• [WHAT TO PRODUCE]:
Everything from the line that has "As Israel Bonds Turn 75 Years Old, Israel's" to the last line of the listing must be repeated exactly, and nothing more; omit the pictures.

• [RECORDS FOR THE TASK]:
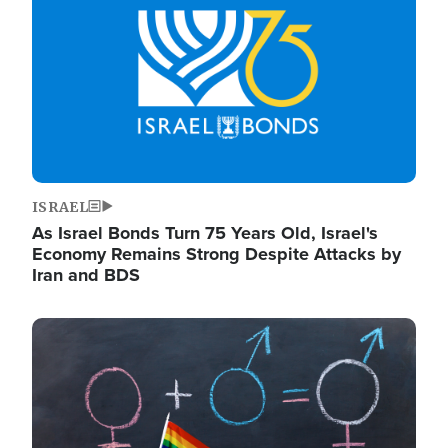
ISRAEL
As Israel Bonds Turn 75 Years Old, Israel's
Economy Remains Strong Despite Attacks by
Iran and BDS
Image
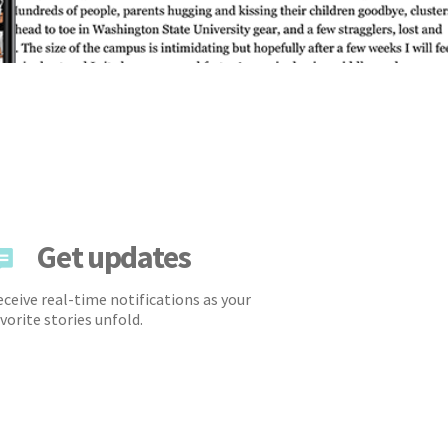
Get updates
ceive real-time notifications as your
vorite stories unfold.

• [REPLY TO THE TASK]:
As Israel Bonds Turn 75 Years Old, Israel's
Economy Remains Strong Despite Attacks by
Iran and BDS
Image
Get updates
ceive real-time notifications as your
vorite stories unfold.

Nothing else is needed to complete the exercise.